No trágico acontecimento muitos pais perderam um filho e houve pais quem perderam até dois, como no caso dos irmãos Pricolli de oito e de doze anos. Também, a morte do menino Enrico Mandorino, fez sua mãe sentir-se culpada. Numa entrevista de décadas atrás, ela contou que o jovem Mandarino, naquela tarde queria ir ao jóquei que ficava no Bairro da Mooca. Ela considerou perigoso e ordenou-o a ir se divertir no cinema e ele nunca mais voltou pra casa. Essa mãe viveu enlutada até morrer em 1980.
Na tragédia do Cine Oberdan morreram trinta e uma pessoas. Trinta eram crianças e jovens menores. A única pessoa adulta foi uma mulher de nome Maria Pereira. Ela estava no cinema com sua filha ainda bebê. Quando começou a correria ela também tentou “fugir do fogo” (incêndio que não houve), mas foi derrubada próxima das escadarias do cinema. Para que sua filha não morresse esmagada ela protegeu sua filha sob seu corpo. Maria Pereira, mãe de sete filhos morreu esmagada, mas, conseguiu salvar a sua pequena Joaninha.
O poder público promoveu um enterro coletivo e todas as vítimas foram sepultadas numa cerimônia única numa área do Cemitério do Brás (Quarta parada). Naquele dia uma enorme multidão acompanhou o funeral.

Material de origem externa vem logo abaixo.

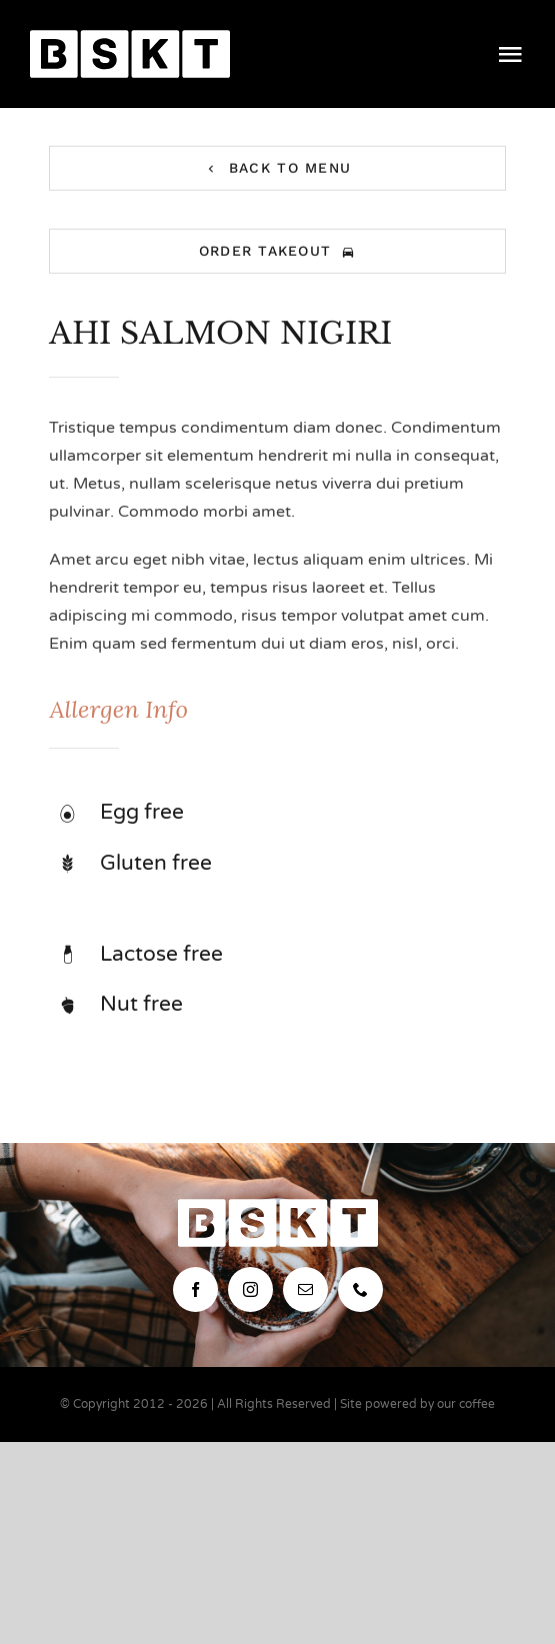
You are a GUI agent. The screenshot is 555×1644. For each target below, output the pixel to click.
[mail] (305, 1289)
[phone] (360, 1289)
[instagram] (250, 1289)
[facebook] (195, 1289)
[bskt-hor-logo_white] (130, 38)
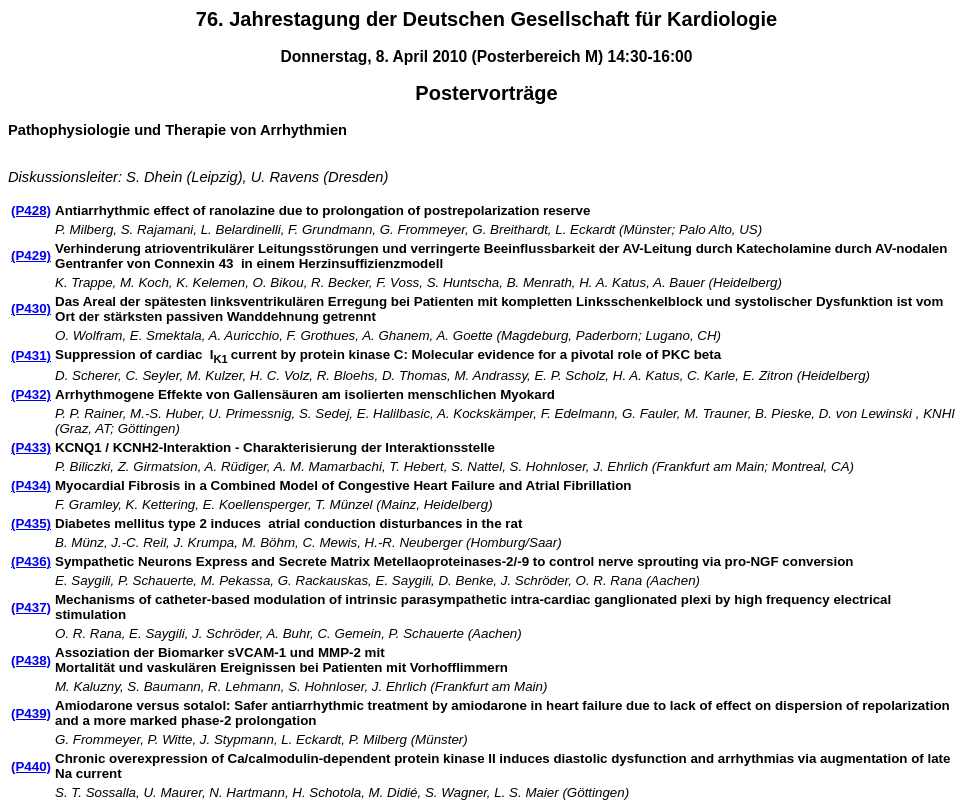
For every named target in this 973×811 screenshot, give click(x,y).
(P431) (31, 355)
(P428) (31, 210)
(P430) (31, 308)
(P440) (31, 766)
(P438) (31, 660)
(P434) (31, 485)
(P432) (31, 394)
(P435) (31, 523)
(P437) (31, 607)
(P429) (31, 255)
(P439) (31, 713)
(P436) (31, 561)
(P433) (31, 447)
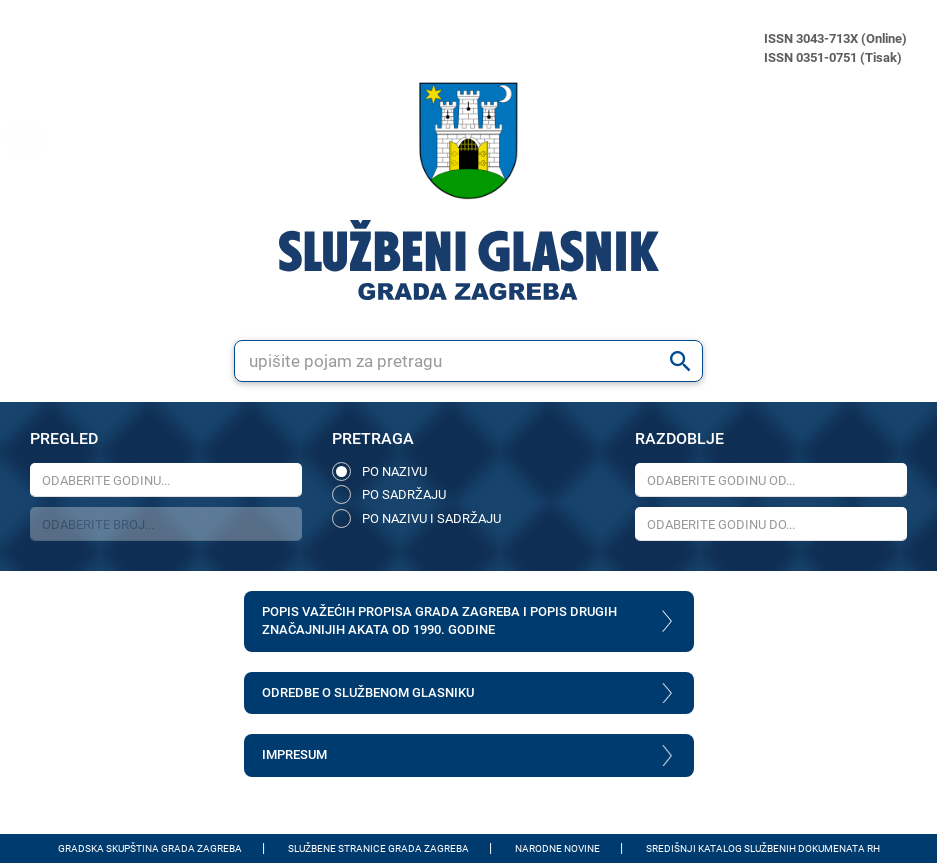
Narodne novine (557, 848)
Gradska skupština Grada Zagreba (150, 848)
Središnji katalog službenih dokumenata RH (763, 848)
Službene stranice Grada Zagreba (378, 848)
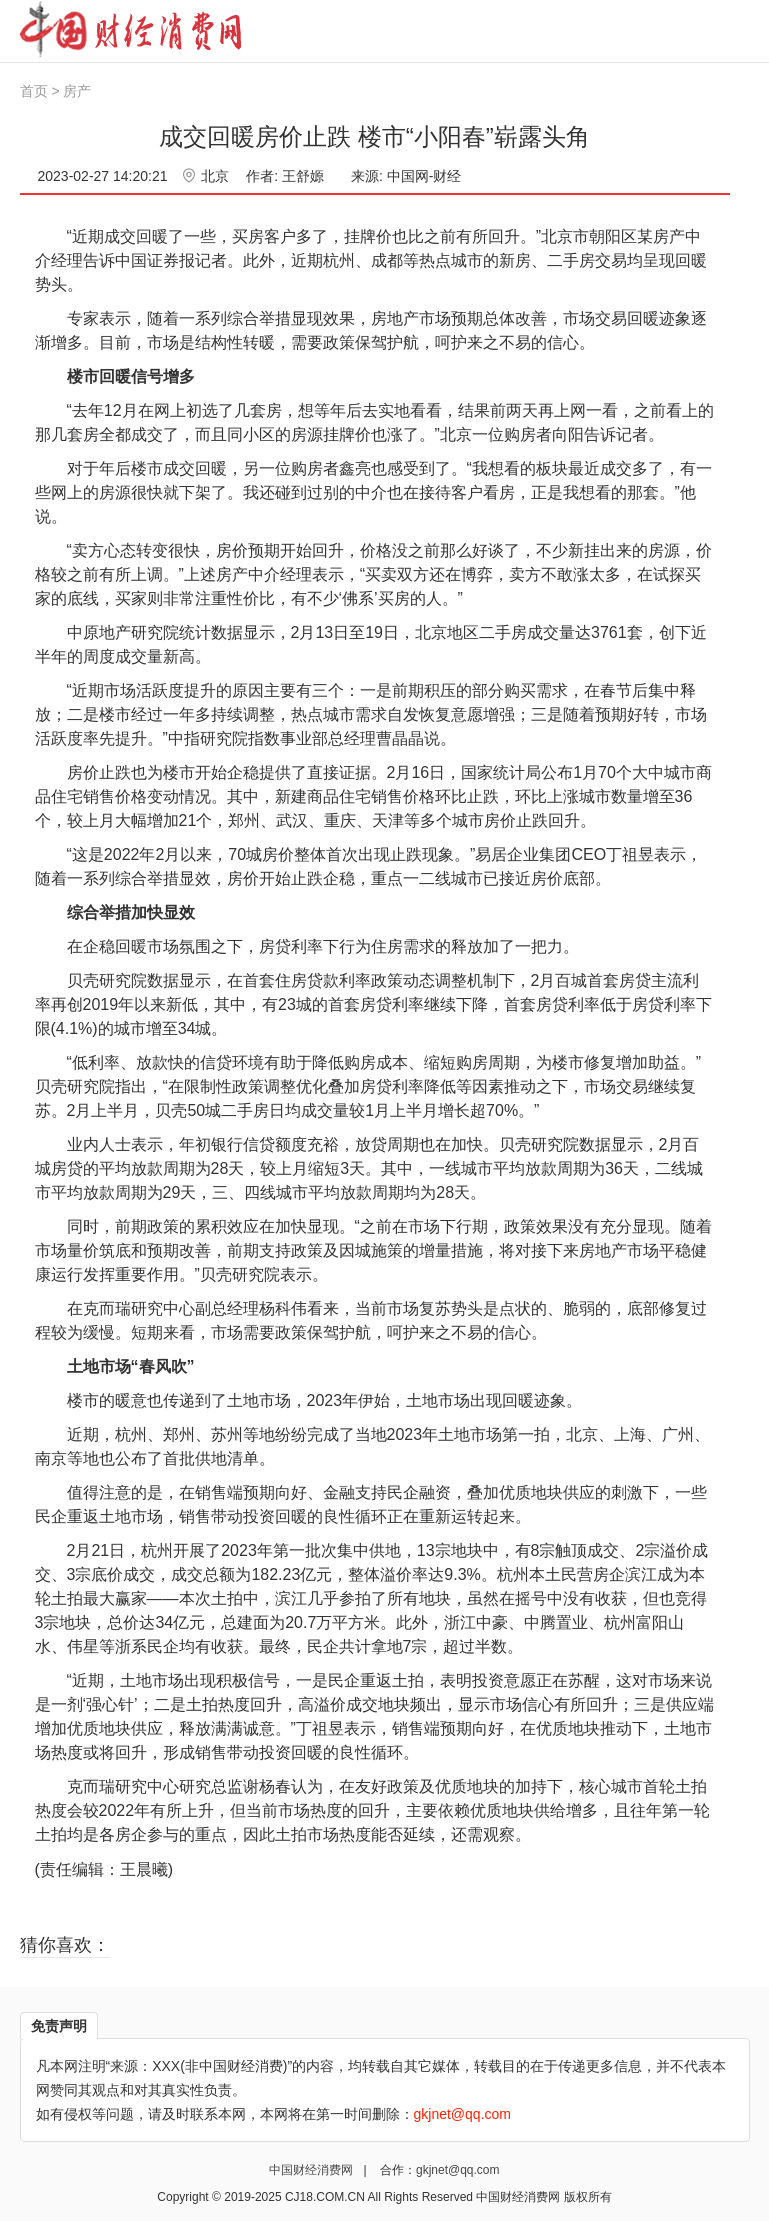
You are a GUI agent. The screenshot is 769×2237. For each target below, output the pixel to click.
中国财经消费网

Apesar da tragédia, o Cine Oberdan continuou exibindo filmes por muitos anos, encerrando suas atividades em 1960. O prédio do cinema ficou fechado por alguns anos até que em meados de 1970 ele foi transformado numa loja.
Como o triste fato do engano do “grito do fogo” ter ocorrido em 1938 num cinema, talvez, poucas ou raríssimas pessoas ainda possam existir para se lembrar e comentar o caso. Tudo na vida é assim. Tudo fica no passado e lá fica em “quarentena” até quando o esquecimento do passar do tempo a tudo exclui ou “deleta”.

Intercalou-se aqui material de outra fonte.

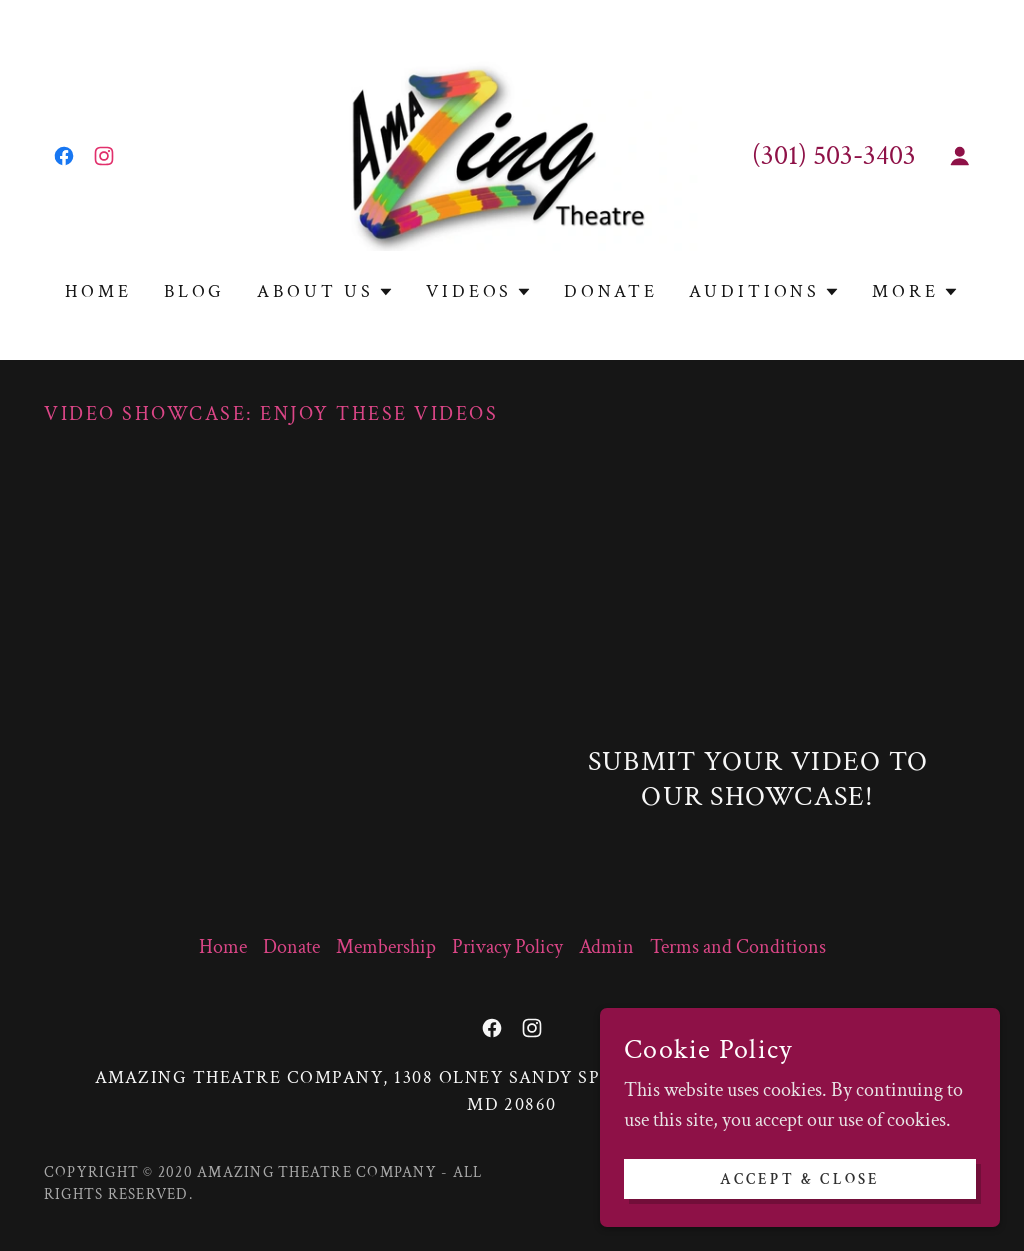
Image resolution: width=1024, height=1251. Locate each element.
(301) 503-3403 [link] (834, 155)
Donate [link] (610, 291)
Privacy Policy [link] (507, 947)
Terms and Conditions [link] (738, 947)
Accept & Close (800, 1179)
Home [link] (98, 291)
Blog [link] (194, 291)
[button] (960, 156)
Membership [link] (386, 947)
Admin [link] (606, 947)
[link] (64, 156)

O cinema veio a existir e com isso muitos pensam que suas vidas parecem ser o enredo de um filme com eles mesmos sendo os artistas principais. Representam bem o papel de “eu sou engenheiro, sou industrial, sou médico, sou economista, deputado, torneiro mecânico, presidente, advogado, sou católico, sou crente, sou empreiteiro, padeiro, banqueiro, sou padre, pastor... E são tudo o que se possa imaginar até quando a morte vem com o seu arpão e decreta o “The End” do filme “Fim da Ilusão” (risos).